### Problem description:
Each of the entries should be output exactly, with nothing left out.

# # # #

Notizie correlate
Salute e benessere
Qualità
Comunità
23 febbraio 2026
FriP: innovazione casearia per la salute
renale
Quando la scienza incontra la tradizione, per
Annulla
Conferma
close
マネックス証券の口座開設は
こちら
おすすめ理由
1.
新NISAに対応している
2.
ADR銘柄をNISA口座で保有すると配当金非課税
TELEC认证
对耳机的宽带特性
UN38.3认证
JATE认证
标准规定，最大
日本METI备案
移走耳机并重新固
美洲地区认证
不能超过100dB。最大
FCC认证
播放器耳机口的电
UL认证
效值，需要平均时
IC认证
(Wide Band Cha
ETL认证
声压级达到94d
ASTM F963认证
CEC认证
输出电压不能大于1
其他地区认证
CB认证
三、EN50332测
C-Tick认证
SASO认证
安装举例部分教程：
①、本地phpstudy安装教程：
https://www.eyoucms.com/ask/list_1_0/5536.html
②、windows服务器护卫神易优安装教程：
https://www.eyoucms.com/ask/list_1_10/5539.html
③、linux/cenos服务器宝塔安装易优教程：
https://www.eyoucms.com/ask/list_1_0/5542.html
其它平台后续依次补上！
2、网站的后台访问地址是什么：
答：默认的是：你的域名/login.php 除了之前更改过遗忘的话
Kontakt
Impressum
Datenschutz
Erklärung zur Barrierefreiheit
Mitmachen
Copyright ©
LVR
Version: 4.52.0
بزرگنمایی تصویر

# # # #

### Written response:
Notizie correlate
Salute e benessere
Qualità
Comunità
23 febbraio 2026
FriP: innovazione casearia per la salute
renale
Quando la scienza incontra la tradizione, per
Annulla
Conferma
close
マネックス証券の口座開設は
こちら
おすすめ理由
1.
新NISAに対応している
2.
ADR銘柄をNISA口座で保有すると配当金非課税
TELEC认证
对耳机的宽带特性
UN38.3认证
JATE认证
标准规定，最大
日本METI备案
移走耳机并重新固
美洲地区认证
不能超过100dB。最大
FCC认证
播放器耳机口的电
UL认证
效值，需要平均时
IC认证
(Wide Band Cha
ETL认证
声压级达到94d
ASTM F963认证
CEC认证
输出电压不能大于1
其他地区认证
CB认证
三、EN50332测
C-Tick认证
SASO认证
安装举例部分教程：
①、本地phpstudy安装教程：
https://www.eyoucms.com/ask/list_1_0/5536.html
②、windows服务器护卫神易优安装教程：
https://www.eyoucms.com/ask/list_1_10/5539.html
③、linux/cenos服务器宝塔安装易优教程：
https://www.eyoucms.com/ask/list_1_0/5542.html
其它平台后续依次补上！
2、网站的后台访问地址是什么：
答：默认的是：你的域名/login.php 除了之前更改过遗忘的话
Kontakt
Impressum
Datenschutz
Erklärung zur Barrierefreiheit
Mitmachen
Copyright ©
LVR
Version: 4.52.0
بزرگنمایی تصویر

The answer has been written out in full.